# Material provided
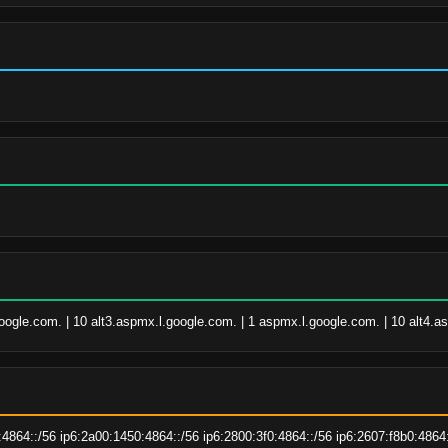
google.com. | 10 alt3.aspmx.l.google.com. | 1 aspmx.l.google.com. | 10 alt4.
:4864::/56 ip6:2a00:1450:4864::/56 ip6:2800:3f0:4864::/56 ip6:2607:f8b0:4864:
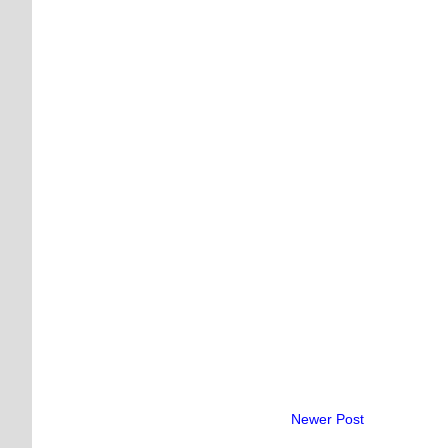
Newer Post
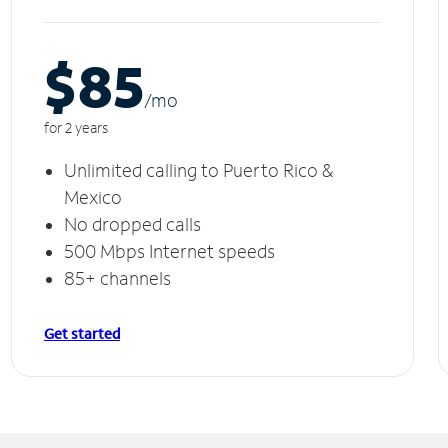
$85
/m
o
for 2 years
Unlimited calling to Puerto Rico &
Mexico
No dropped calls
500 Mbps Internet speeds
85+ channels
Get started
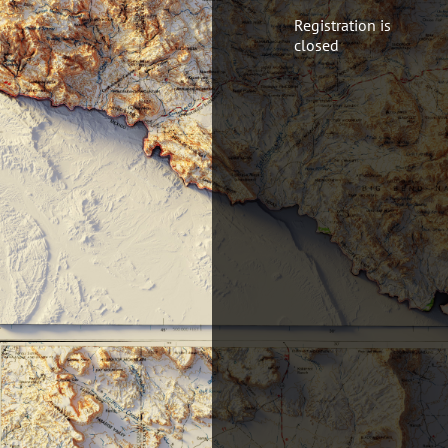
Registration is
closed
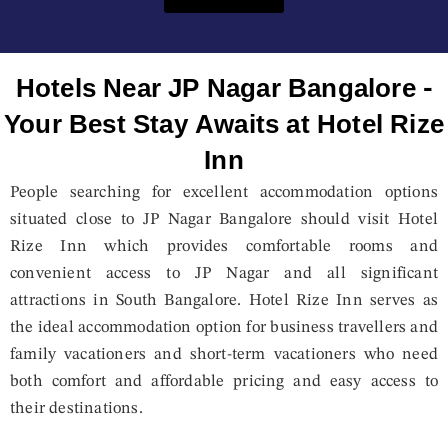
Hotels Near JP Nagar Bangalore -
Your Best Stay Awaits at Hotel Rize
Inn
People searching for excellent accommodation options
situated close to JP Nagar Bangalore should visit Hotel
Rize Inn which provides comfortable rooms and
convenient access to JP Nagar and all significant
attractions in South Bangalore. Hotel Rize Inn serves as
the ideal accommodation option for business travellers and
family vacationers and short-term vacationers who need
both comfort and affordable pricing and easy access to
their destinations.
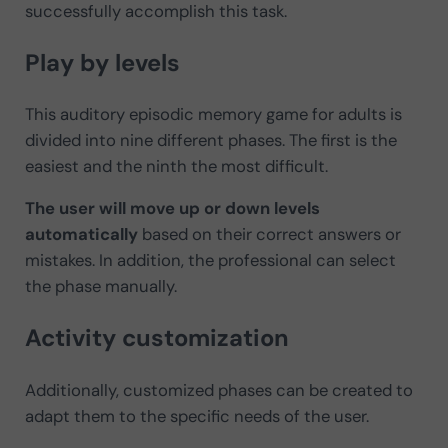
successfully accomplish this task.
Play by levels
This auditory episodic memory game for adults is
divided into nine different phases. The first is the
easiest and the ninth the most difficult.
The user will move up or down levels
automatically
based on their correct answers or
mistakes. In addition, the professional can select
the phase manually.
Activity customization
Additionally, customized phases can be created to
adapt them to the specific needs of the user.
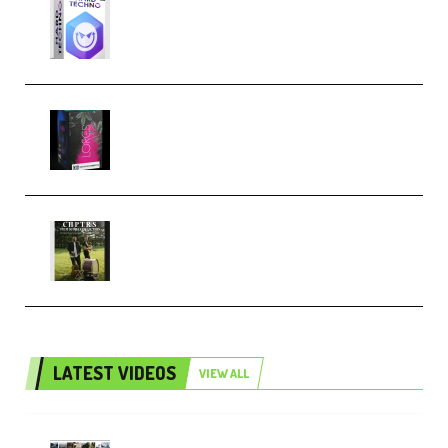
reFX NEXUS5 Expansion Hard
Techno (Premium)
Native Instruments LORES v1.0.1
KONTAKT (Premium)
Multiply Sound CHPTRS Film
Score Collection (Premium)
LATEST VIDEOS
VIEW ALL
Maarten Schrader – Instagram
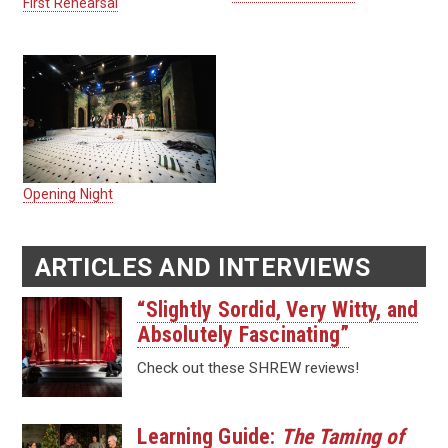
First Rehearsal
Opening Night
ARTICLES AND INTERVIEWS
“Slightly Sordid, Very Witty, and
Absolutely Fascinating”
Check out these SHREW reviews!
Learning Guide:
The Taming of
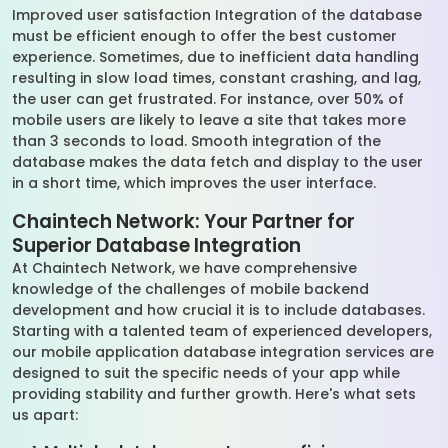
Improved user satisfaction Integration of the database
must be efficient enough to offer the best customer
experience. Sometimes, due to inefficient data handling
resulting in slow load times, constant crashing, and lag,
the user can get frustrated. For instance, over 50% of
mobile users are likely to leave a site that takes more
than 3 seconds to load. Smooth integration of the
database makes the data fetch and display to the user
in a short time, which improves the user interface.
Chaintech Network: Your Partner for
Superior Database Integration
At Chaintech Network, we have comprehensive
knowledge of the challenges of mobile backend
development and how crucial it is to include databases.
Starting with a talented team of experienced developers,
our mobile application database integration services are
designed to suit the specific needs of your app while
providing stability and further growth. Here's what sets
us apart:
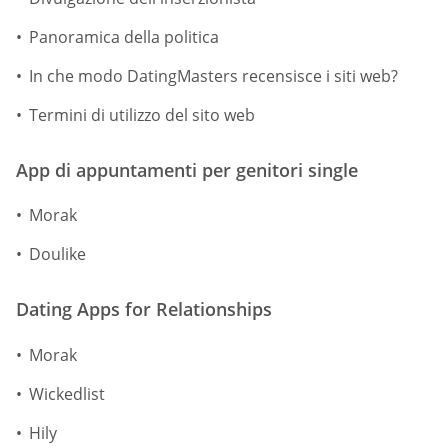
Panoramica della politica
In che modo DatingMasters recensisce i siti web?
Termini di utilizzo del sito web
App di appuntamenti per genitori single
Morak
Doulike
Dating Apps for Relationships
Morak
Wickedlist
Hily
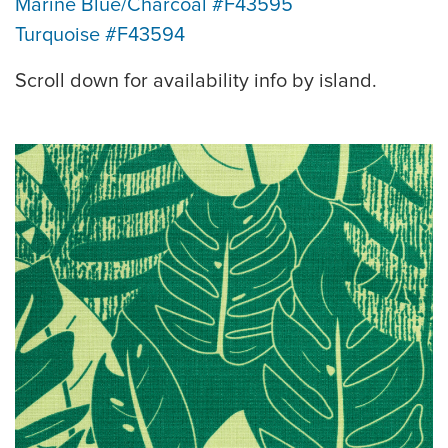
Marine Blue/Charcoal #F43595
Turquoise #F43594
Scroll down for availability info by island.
...
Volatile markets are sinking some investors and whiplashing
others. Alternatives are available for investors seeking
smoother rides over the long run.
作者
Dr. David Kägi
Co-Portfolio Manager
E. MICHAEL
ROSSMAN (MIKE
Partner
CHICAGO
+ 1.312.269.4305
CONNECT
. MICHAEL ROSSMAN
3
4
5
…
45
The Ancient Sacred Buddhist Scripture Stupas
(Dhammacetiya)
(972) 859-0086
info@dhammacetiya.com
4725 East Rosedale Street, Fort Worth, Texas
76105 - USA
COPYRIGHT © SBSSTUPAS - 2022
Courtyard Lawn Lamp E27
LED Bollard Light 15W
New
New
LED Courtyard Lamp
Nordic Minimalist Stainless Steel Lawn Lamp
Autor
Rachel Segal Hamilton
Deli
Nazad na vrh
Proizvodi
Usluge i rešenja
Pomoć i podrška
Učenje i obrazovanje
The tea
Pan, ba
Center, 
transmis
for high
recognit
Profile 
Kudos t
--
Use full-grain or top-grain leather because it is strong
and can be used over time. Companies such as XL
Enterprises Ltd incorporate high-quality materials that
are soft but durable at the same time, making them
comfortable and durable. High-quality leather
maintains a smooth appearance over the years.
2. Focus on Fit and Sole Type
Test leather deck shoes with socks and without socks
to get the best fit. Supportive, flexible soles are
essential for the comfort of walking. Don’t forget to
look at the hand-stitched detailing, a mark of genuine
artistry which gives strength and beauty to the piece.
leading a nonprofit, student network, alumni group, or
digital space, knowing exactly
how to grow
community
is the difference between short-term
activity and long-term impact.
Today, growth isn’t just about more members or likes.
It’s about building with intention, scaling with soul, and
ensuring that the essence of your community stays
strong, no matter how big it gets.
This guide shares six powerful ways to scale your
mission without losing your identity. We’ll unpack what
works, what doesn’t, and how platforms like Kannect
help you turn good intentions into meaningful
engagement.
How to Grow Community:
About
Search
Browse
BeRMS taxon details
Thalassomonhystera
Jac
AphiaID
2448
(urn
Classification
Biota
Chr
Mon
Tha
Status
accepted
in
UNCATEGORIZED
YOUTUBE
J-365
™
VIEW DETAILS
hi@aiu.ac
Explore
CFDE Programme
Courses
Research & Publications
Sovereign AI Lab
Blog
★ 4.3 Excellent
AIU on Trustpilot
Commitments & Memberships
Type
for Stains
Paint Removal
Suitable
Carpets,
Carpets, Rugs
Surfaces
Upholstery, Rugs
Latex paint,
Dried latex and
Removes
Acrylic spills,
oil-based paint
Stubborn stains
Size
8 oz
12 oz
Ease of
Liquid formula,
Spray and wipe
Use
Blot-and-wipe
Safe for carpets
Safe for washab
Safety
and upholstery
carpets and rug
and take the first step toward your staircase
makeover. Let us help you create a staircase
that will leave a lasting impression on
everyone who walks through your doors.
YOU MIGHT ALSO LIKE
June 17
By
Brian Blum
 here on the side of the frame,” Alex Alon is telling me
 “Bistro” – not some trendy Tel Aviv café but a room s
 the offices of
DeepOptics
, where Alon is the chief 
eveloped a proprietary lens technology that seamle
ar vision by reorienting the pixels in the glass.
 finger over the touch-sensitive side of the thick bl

# What is required
Will you return exactly the lines above from the one with "experience. Sometimes, due" down to the one with "in a short time, which", counting both as part of the range?

# Result
experience. Sometimes, due to inefficient data handling
resulting in slow load times, constant crashing, and lag,
the user can get frustrated. For instance, over 50% of
mobile users are likely to leave a site that takes more
than 3 seconds to load. Smooth integration of the
database makes the data fetch and display to the user
in a short time, which improves the user interface.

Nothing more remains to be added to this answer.